Search code examples
pythongensimdoc2vec

applying the Similar function in Gensim.Doc2Vec


I am trying to get the doc2vec function to work in python 3. I Have the following code:

tekstdata = [[ index, str(row["StatementOfTargetFiguresAndPoliciesForTheUnderrepresentedGender"])] for index, row in data.iterrows()]
def prep (x):
    low = x.lower()
    return word_tokenize(low)

def cleanMuch(data, clean):
    output = []
    for x, y in data:
        z = clean(y)
        output.append([str(x), z])
    return output

tekstdata = cleanMuch(tekstdata, prep)

def tagdocs(docs):
    output = []    
    for x,y in docs:
        output.append(gensim.models.doc2vec.TaggedDocument(y, x))
    return output
    tekstdata = tagdocs(tekstdata)

    print(tekstdata[100])

vectorModel = gensim.models.doc2vec.Doc2Vec(tekstdata, size = 100, window = 4,min_count = 3, iter = 2)


ranks = []
second_ranks = []
for x, y in tekstdata:
 print (x)
 print (y)
 inferred_vector = vectorModel.infer_vector(y)
 sims = vectorModel.docvecs.most_similar([inferred_vector], topn=1001,   restrict_vocab = None)
rank = [docid for docid, sim in sims].index(y)
ranks.append(rank)

All works as far as I can understand until the rank function. The error I get is that there is no zero in my list e.g. the documents I am putting in does not have 10 in list:

  File "C:/Users/Niels Helsø/Documents/github/Speciale/Test/Data prep.py", line 59, in <module>
rank = [docid for docid, sim in sims].index(y)

ValueError: '10' is not in list

It seems to me that it is the similar function that does not work. the model trains on my data (1000 documents) and build a vocab which is tagged. The documentation I mainly have used is this: Gensim dokumentation Torturial

I hope that some one can help. If any additional info is need please let me know. best Niels


Solution

  • If you're getting ValueError: '10' is not in list, you can rely on the fact that '10' is not in the list. So have you looked at the list, to see what is there, and if it matches what you expect?

    It's not clear from your code excerpts that tagdocs() is ever called, and thus unclear what form tekstdata is in when provided to Doc2Vec.

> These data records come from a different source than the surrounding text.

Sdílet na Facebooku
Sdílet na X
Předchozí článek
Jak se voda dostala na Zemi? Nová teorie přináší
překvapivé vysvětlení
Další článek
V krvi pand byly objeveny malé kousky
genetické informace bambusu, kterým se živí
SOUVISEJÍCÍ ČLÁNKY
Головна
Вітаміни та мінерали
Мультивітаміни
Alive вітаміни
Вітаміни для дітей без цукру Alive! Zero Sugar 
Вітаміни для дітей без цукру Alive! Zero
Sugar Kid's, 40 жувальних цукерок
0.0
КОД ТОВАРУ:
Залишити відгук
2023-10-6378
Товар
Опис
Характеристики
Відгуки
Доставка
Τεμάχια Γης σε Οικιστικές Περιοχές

The intent is a bit convoluted, and there's nothing to display what the data appears as in its raw, original form.

    But perhaps the tags you are supplying to TaggedDocument are not the required list-of-tags, but rather a simple string, which will be interpreted as a list-of-characters. As a result, even if you're supplying a tags of '10', it will be seen as ['1', '0'] – and len(vectorModel.doctags) will be just 10 (for the 10 single-digit strings).

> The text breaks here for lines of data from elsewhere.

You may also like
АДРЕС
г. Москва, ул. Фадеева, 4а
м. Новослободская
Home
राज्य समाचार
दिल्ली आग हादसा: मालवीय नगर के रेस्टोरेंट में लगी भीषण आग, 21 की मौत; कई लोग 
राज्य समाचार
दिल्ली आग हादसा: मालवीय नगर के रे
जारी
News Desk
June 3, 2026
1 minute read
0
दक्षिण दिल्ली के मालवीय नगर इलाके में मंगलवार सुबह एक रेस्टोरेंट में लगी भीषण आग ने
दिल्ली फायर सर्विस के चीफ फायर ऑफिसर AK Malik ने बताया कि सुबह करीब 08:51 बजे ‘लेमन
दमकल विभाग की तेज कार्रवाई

    Separate comments on your setup:

    • 1000 documents is pretty small for Doc2Vec, where most published results use tens-of-thousands to millions of documents
    • an iter of 10-20 is more common in Doc2Vec work (and even larger values might be helpful with smaller datasets)
    • infer_vector() often works better with non-default values in its optional parameters, especially a steps that's much larger (20-200) or a starting alpha that's more like the bulk-training default (0.025)